Highest point
- Peak: Mount Cabot
- Elevation: 4,160 ft (1,270 m)
- Coordinates: 44°30.22′N 71°24.52′W﻿ / ﻿44.50367°N 71.40867°W

Geography
- Country: United States
- State: New Hampshire
- Parent range: White Mountains, Appalachian Mountains

= Pilot Range (New Hampshire) =

Mountain range in New Hampshire, United States

The Pilot Range is located in the White Mountains of New Hampshire in the United States. The Pilot Range extends southeast–northwest about 15 mi.
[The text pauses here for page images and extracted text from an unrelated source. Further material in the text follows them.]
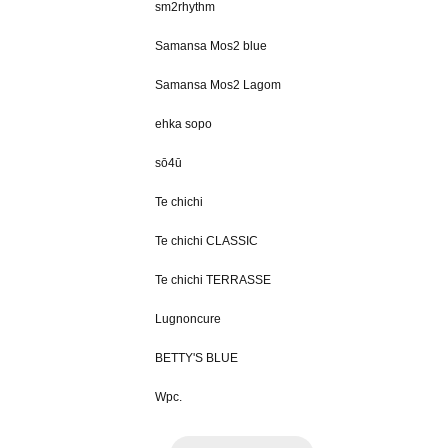
sm2rhythm
Samansa Mos2 blue
Samansa Mos2 Lagom
ehka sopo
sō4ū
Te chichi
Te chichi CLASSIC
Te chichi TERRASSE
Lugnoncure
BETTY'S BLUE
Wpc.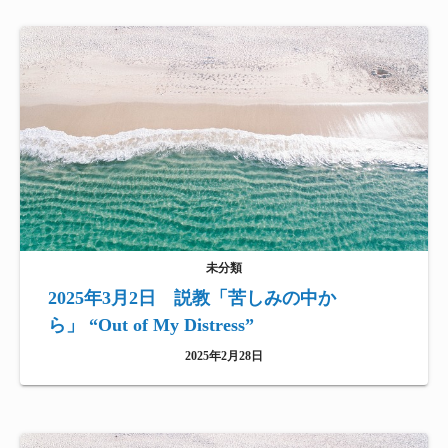
未分類
2025年3月2日 説教「苦しみの中か
ら」 “Out of My Distress”
2025年2月28日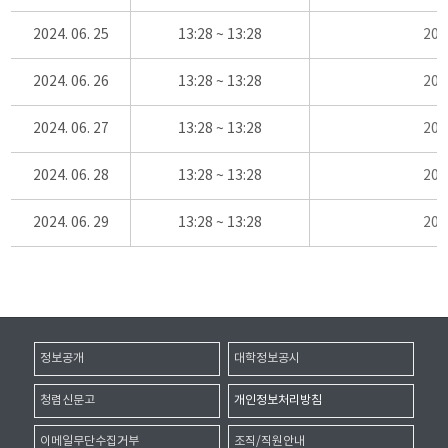
2024. 06. 25
13:28 ~ 13:28
20
2024. 06. 26
13:28 ~ 13:28
20
2024. 06. 27
13:28 ~ 13:28
20
2024. 06. 28
13:28 ~ 13:28
20
2024. 06. 29
13:28 ~ 13:28
20
정보공개
대학정보공시
청렴신문고
개인정보처리방침
이메일무단수집거부
조직/직원안내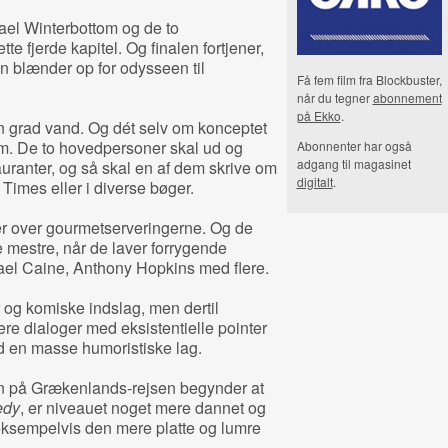
hael Winterbottom og de to
e fjerde kapitel. Og finalen fortjener,
an blænder op for odysseen til
Få fem film fra Blockbuster,
når du tegner
abonnement
på Ekko
.
den grad vand. Og dét selv om konceptet
film. De to hovedpersoner skal ud og
Abonnenter har også
adgang til magasinet
auranter, og så skal en af dem skrive om
digitalt
.
Times eller i diverse bøger.
imer over gourmetserveringerne. Og de
 mestre, når de laver forrygende
ael Caine, Anthony Hopkins med flere.
 og komiske indslag, men dertil
e dialoger med eksistentielle pointer
d en masse humoristiske lag.
 på Grækenlands-rejsen begynder at
edy
, er niveauet noget mere dannet og
eksempelvis den mere platte og lumre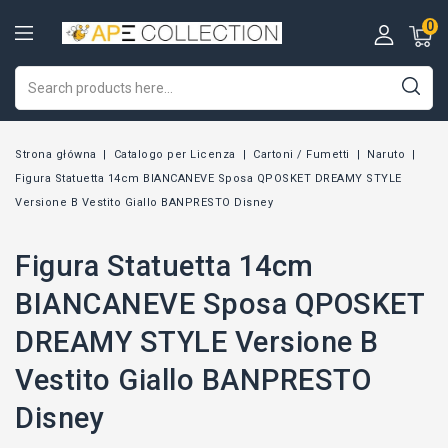
0
Strona główna
Catalogo per Licenza
Cartoni / Fumetti
Naruto
Figura Statuetta 14cm BIANCANEVE Sposa QPOSKET DREAMY STYLE
Versione B Vestito Giallo BANPRESTO Disney
Figura Statuetta 14cm
BIANCANEVE Sposa QPOSKET
DREAMY STYLE Versione B
Vestito Giallo BANPRESTO
Disney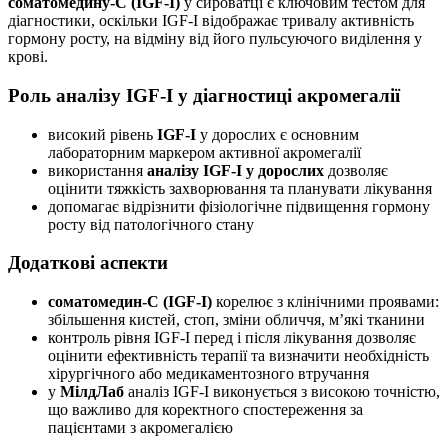
соматомедину-С (IGF-I)
у сироватці є ключовим тестом для
діагностики, оскільки IGF-I відображає тривалу активність
гормону росту, на відміну від його пульсуючого виділення у
крові.
Роль аналізу IGF-I у діагностиці акромегалії
високий рівень
IGF-I
у дорослих є основним
лабораторним маркером активної акромегалії
використання
аналізу IGF-I у дорослих
дозволяє
оцінити тяжкість захворювання та планувати лікування
допомагає відрізнити фізіологічне підвищення гормону
росту від патологічного стану
Додаткові аспекти
соматомедин-С (IGF-I)
корелює з клінічними проявами:
збільшення кистей, стоп, зміни обличчя, м’які тканини
контроль рівня IGF-I перед і після лікування дозволяє
оцінити ефективність терапії та визначити необхідність
хірургічного або медикаментозного втручання
у
МілдЛаб
аналіз IGF-I виконується з високою точністю,
що важливо для коректного спостереження за
пацієнтами з акромегалією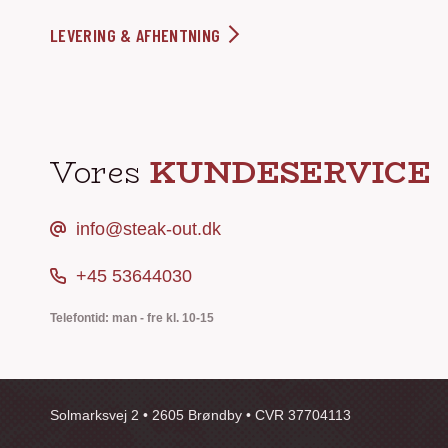
LEVERING & AFHENTNING
Vores
KUNDESERVICE
info@steak-out.dk
+45 53644030
Telefontid: man - fre kl. 10-15
Solmarksvej 2 • 2605 Brøndby • CVR 37704113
The highest peak in the range is Mount Cabot, with an elevation of 4160 ft.

== Summits ==
From northeast to southwest, the range's principal summits include:
- Hutchins Mountain (1,137 m / 3,730 ft)
- Mount Cabot (1,268 m / 4,160 ft) *
- The Bulge (1,201 m / 3,940 ft)
- The Horn (1,190 m / 3,905 ft)
- Terrace Mountain (1,114 m / 3,655 ft)
The summits marked with an asterisk (*) are included on the Appalachian Mountain Club's peak-bagging list of "Four-thousand footers" in New Hampshire.

==Climate==
York Pond (New Hampshire) is a lake at the bottom of Unknown Pond Peak in the Pilot Range.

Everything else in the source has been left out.